TASK DIRECTIONS
Look through the records below, and copy out every line that holds the string "morado".

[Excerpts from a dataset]
[Start of Attachment]
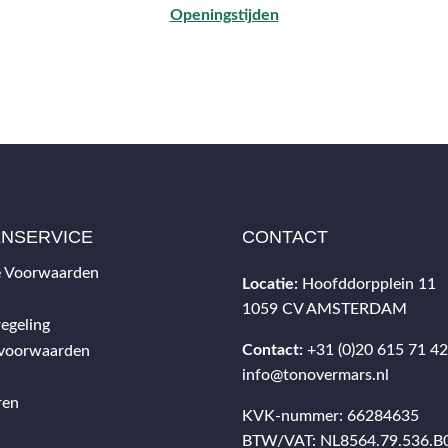
Openingstijden
ENSERVICE
CONTACT
 Voorwaarden
Locatie:
Hoofddorpplein 11
1059 CV AMSTERDAM
egeling
Contact:
+31 (0)20 615 71 4
svoorwaarden
info@tonovermars.nl
ren
KVK-nummer: 66284635
BTW/VAT: NL8564.79.536.B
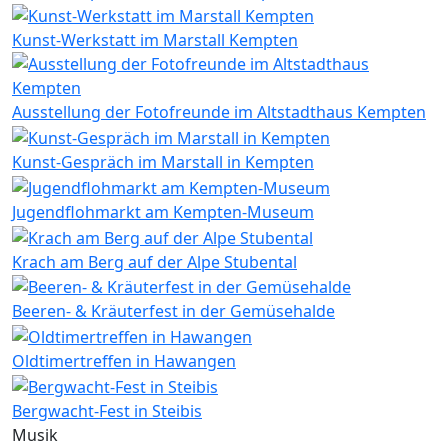
Kunst-Werkstatt im Marstall Kempten
Ausstellung der Fotofreunde im Altstadthaus Kempten
Kunst-Gespräch im Marstall in Kempten
Jugendflohmarkt am Kempten-Museum
Krach am Berg auf der Alpe Stubental
Beeren- & Kräuterfest in der Gemüsehalde
Oldtimertreffen in Hawangen
Bergwacht-Fest in Steibis
Musik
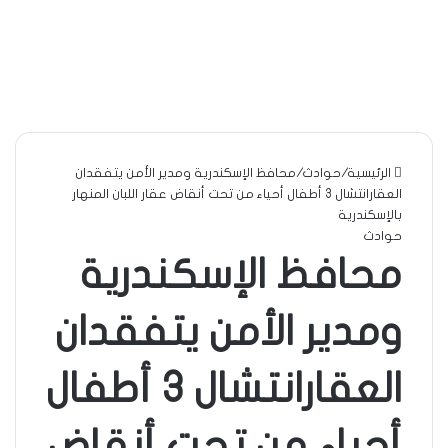
الرئيسية
/
حوادث
/
محافظ الإسكندرية ومدير الأمن يتفقدان
العقارانتشال 3 أطفال أحياء من تحت أنقاض عقار اللبان المنهار
بالإسكندرية
حوادث
محافظ الإسكندرية
ومدير الأمن يتفقدان
العقارانتشال 3 أطفال
أحياء من تحت أنقاض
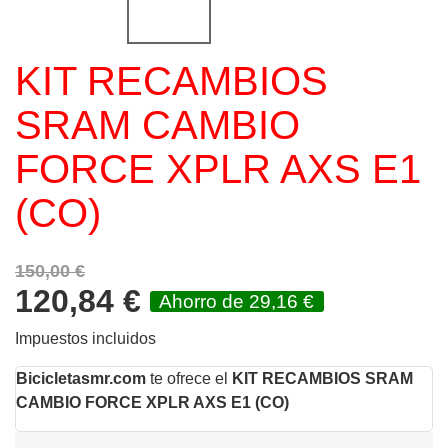
KIT RECAMBIOS
SRAM CAMBIO
FORCE XPLR AXS E1
(CO)
150,00 €
120,84 €
Ahorro de 29,16 €
Impuestos incluidos
Bicicletasmr.com
te ofrece el
KIT RECAMBIOS SRAM
CAMBIO FORCE XPLR AXS E1 (CO)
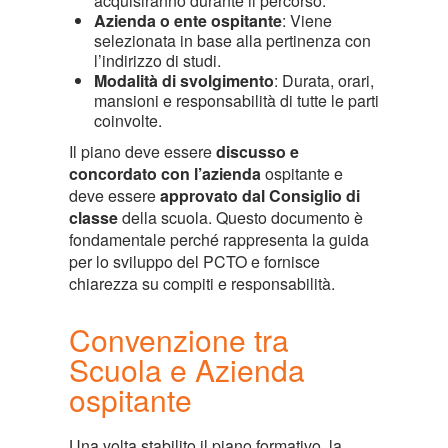
acquisiranno durante il percorso.
Azienda o ente ospitante
: Viene
selezionata in base alla pertinenza con
l’indirizzo di studi.
Modalità di svolgimento
: Durata, orari,
mansioni e responsabilità di tutte le parti
coinvolte.
Il piano deve essere
discusso e
concordato con l’azienda
ospitante e
deve essere
approvato dal Consiglio di
classe
della scuola. Questo documento è
fondamentale perché rappresenta la guida
per lo sviluppo del PCTO e fornisce
chiarezza su compiti e responsabilità.
Convenzione tra
Scuola e Azienda
ospitante
Una volta stabilito il piano formativo, la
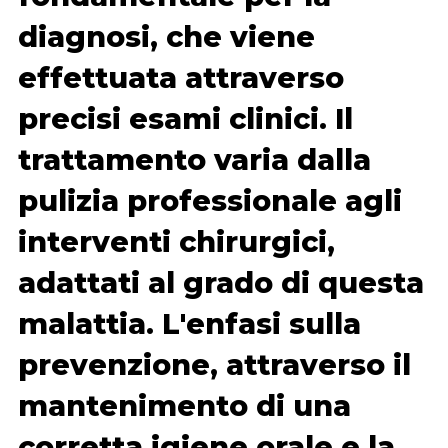
diagnosi, che viene
effettuata attraverso
precisi esami clinici. Il
trattamento varia dalla
pulizia professionale agli
interventi chirurgici,
adattati al grado di questa
malattia. L'enfasi sulla
prevenzione, attraverso il
mantenimento di una
corretta igiene orale e la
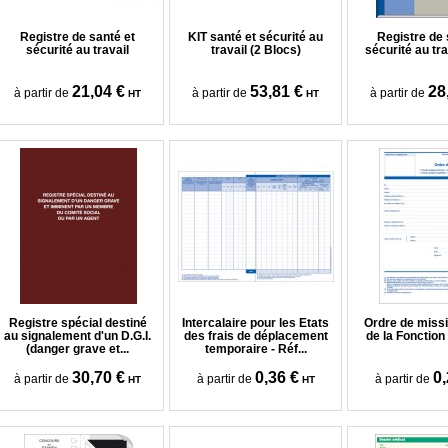
Registre de santé et
KIT santé et sécurité au
Registre de
sécurité au travail
travail (2 Blocs)
sécurité au tra
21,04 €
53,81 €
28
à partir de
à partir de
à partir de
HT
HT
Registre spécial destiné
Intercalaire pour les Etats
Ordre de miss
au signalement d'un D.G.I.
des frais de déplacement
de la Fonction
(danger grave et...
temporaire - Réf...
30,70 €
0,36 €
0,
à partir de
à partir de
à partir de
HT
HT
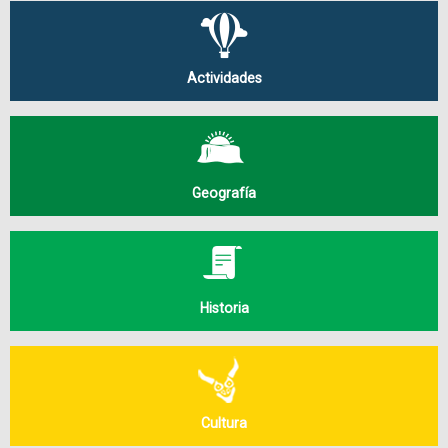
Actividades
Geografía
Historia
Cultura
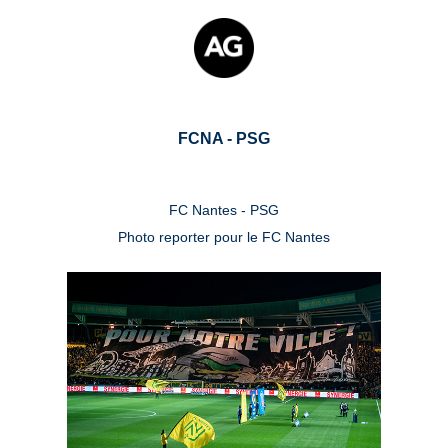
FCNA - PSG
FC Nantes - PSG
Photo reporter pour le FC Nantes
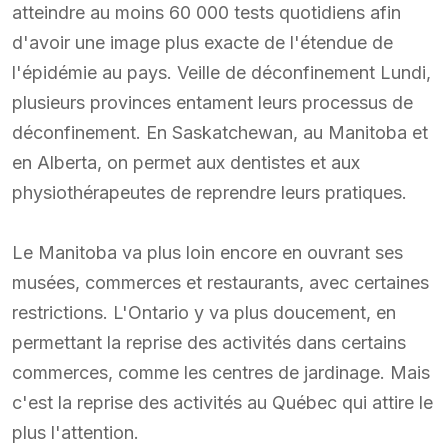
atteindre au moins 60 000 tests quotidiens afin
d'avoir une image plus exacte de l'étendue de
l'épidémie au pays. Veille de déconfinement Lundi,
plusieurs provinces entament leurs processus de
déconfinement. En Saskatchewan, au Manitoba et
en Alberta, on permet aux dentistes et aux
physiothérapeutes de reprendre leurs pratiques.
Le Manitoba va plus loin encore en ouvrant ses
musées, commerces et restaurants, avec certaines
restrictions. L'Ontario y va plus doucement, en
permettant la reprise des activités dans certains
commerces, comme les centres de jardinage. Mais
c'est la reprise des activités au Québec qui attire le
plus l'attention.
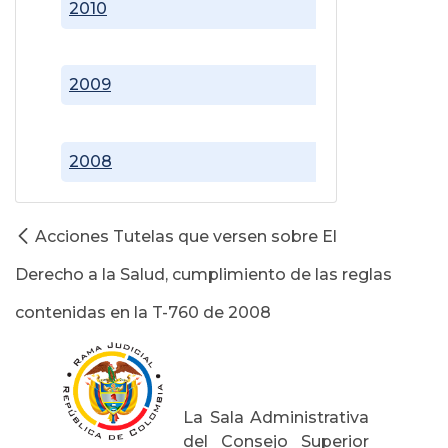
2010
2009
2008
Acciones Tutelas que versen sobre El
Derecho a la Salud, cumplimiento de las reglas
contenidas en la T-760 de 2008
La Sala Administrativa
del Consejo Superior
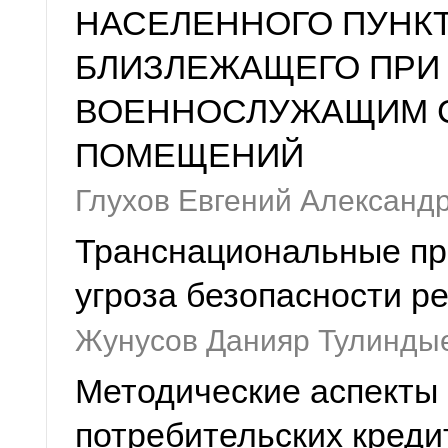
НАСЕЛЕННОГО ПУНКТ
БЛИЗЛЕЖАЩЕГО ПРИ
ВОЕННОСЛУЖАЩИМ 
ПОМЕЩЕНИЙ
Глухов Евгений Александ
Транснациональные пр
угроза безопасности р
Жунусов Данияр Тулинды
Методические аспекты
потребительских креди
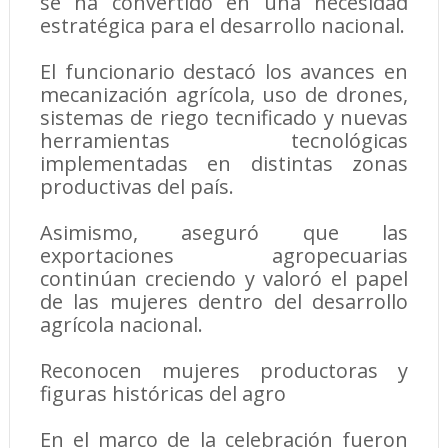
se ha convertido en una necesidad
estratégica para el desarrollo nacional.
El funcionario destacó los avances en
mecanización agrícola, uso de drones,
sistemas de riego tecnificado y nuevas
herramientas tecnológicas
implementadas en distintas zonas
productivas del país.
Asimismo, aseguró que las
exportaciones agropecuarias
continúan creciendo y valoró el papel
de las mujeres dentro del desarrollo
agrícola nacional.
Reconocen mujeres productoras y
figuras históricas del agro
En el marco de la celebración fueron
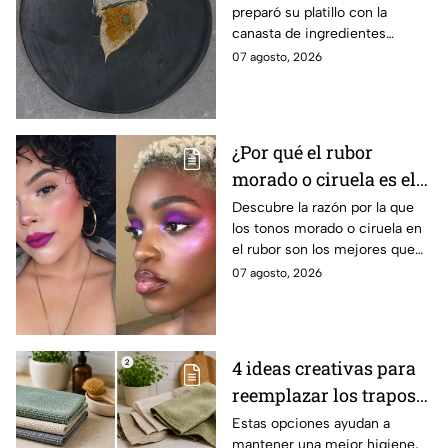
preparó su platillo con la
salvación de
canasta de ingredientes
MasterChef 24/7
exóticos que contenía erizo de
07 agosto, 2026
mar, yuzu y mantequilla de
almendra
¿Por qué el rubor
morado o ciruela es el
mejor secreto para
Descubre la razón por la que
los tonos morado o ciruela en
iluminar las pieles
el rubor son los mejores que
morenas?
puedes elegir si tienes la piel
07 agosto, 2026
morena y deseas iluminarla
4 ideas creativas para
reemplazar los trapos
de cocina por opciones
Estas opciones ayudan a
mantener una mejor higiene,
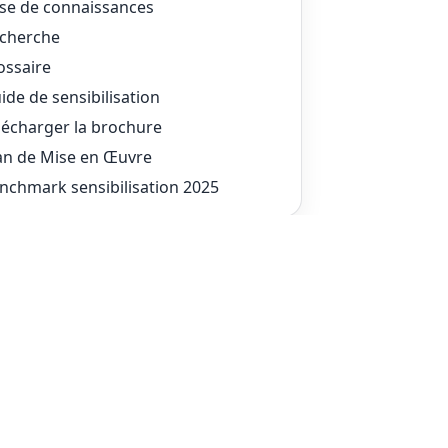
se de connaissances
cherche
ossaire
ide de sensibilisation
lécharger la brochure
an de Mise en Œuvre
nchmark sensibilisation 2025
des de déploiement
sted par 2LRN4
ite-label
ORM pour votre LMS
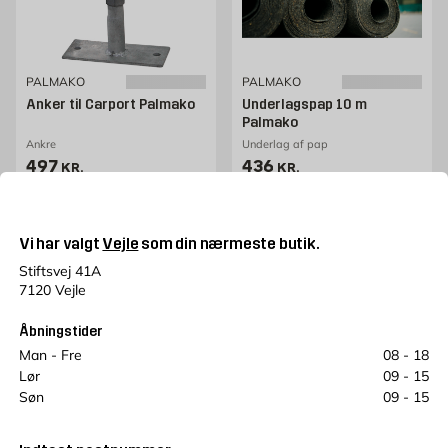
PALMAKO
PALMAKO
Anker til Carport Palmako
Underlagspap 10 m
Palmako
Ankre
Underlag af pap
Pris 497 kr. /stk
Pris 436 kr. /stk
497
436
KR.
KR.
Kun online
Kun online
Læg i kurv
Læg i kurv
Vi har valgt
Vejle
som din nærmeste butik.
Stiftsvej 41A
7120 Vejle
Åbningstider
Man - Fre
08 - 18
Lør
09 - 15
Søn
09 - 15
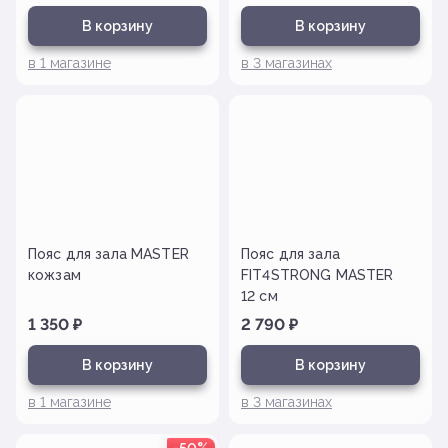
В корзину
В корзину
в
1
магазине
в
3
магазинах
Пояс для зала MASTER
Пояс для зала
кожзам
FIT4STRONG MASTER
12 см
1 350
₽
2 790
₽
В корзину
В корзину
в
1
магазине
в
3
магазинах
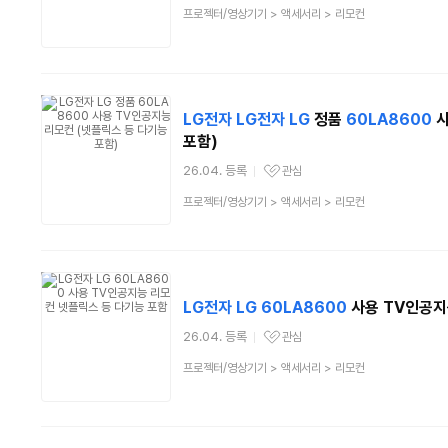
상
프로젝터/영상기기
>
액세서리
>
리모컨
품
분
류
LG
전자
LG
전자
LG
정품
60LA8600
사
포함)
26.04. 등록
관심
관심상품
상
프로젝터/영상기기
>
액세서리
>
리모컨
품
분
류
LG
전자
LG
60LA8600
사용 TV인공지
26.04. 등록
관심
관심상품
상
프로젝터/영상기기
>
액세서리
>
리모컨
품
분
류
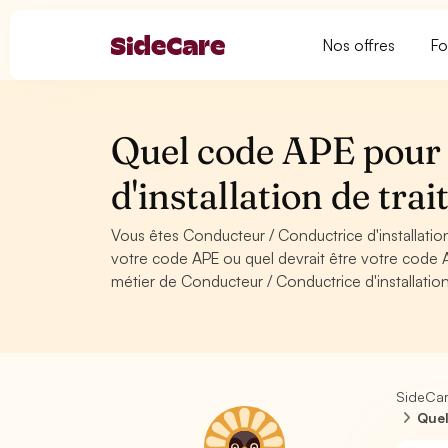
Nos offres
Fo
Quel code APE pour
d'installation de tr
Vous êtes Conducteur / Conductrice d'installati
votre code APE ou quel devrait être votre code 
métier de Conducteur / Conductrice d'installati
SideCa
Quel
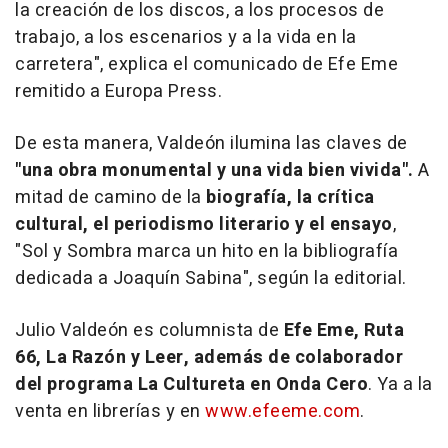
la creación de los discos, a los procesos de
trabajo, a los escenarios y a la vida en la
carretera", explica el comunicado de Efe Eme
remitido a Europa Press.
De esta manera, Valdeón ilumina las claves de
"una obra monumental y una vida bien vivida".
A
mitad de camino de la
biografía, la crítica
cultural, el periodismo literario y el ensayo
,
"
Sol y Sombra
marca un hito en la bibliografía
dedicada a Joaquín Sabina", según la editorial.
Julio Valdeón es columnista de
Efe Eme, Ruta
66, La Razón y Leer, además de colaborador
del programa La Cultureta en Onda Cero
. Ya a la
venta en librerías y en
www.efeeme.com
.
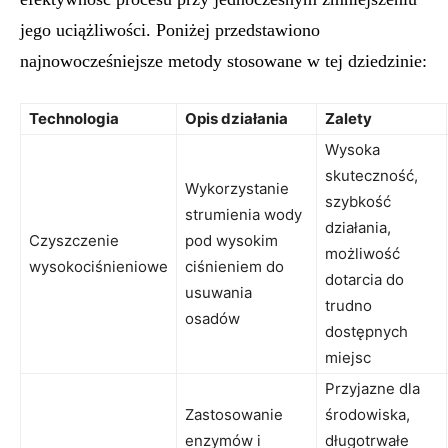
jego uciążliwości. Poniżej przedstawiono
najnowocześniejsze metody stosowane w tej dziedzinie:
Technologia
Opis działania
Zalety
Wysoka
skuteczność,
Wykorzystanie
szybkość
strumienia wody
działania,
Czyszczenie
pod wysokim
możliwość
wysokociśnieniowe
ciśnieniem do
dotarcia do
usuwania
trudno
osadów
dostępnych
miejsc
Przyjazne dla
Zastosowanie
środowiska,
enzymów i
długotrwałe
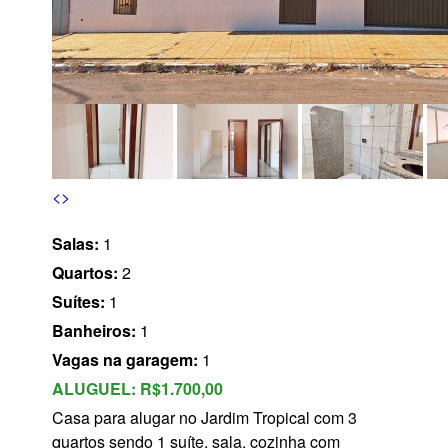
s
<
>
Salas:
1
Quartos:
2
Suítes:
1
Banheiros:
1
Vagas na garagem:
1
ALUGUEL:
R$1.700,00
Casa para alugar no Jardim Tropical com 3
quartos sendo 1 suíte, sala, cozinha com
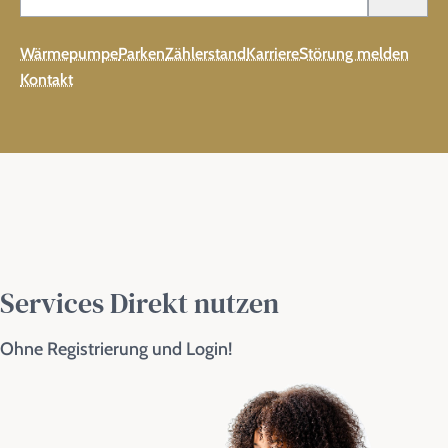
Wärmepumpe
Parken
Zählerstand
Karriere
Störung melden
Kontakt
Services Direkt nutzen
Ohne Registrierung und Login!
[End of Attachment]
SOLUTION FOR THIS EXERCISE
morado o ciruela es el
los tonos morado o ciruela en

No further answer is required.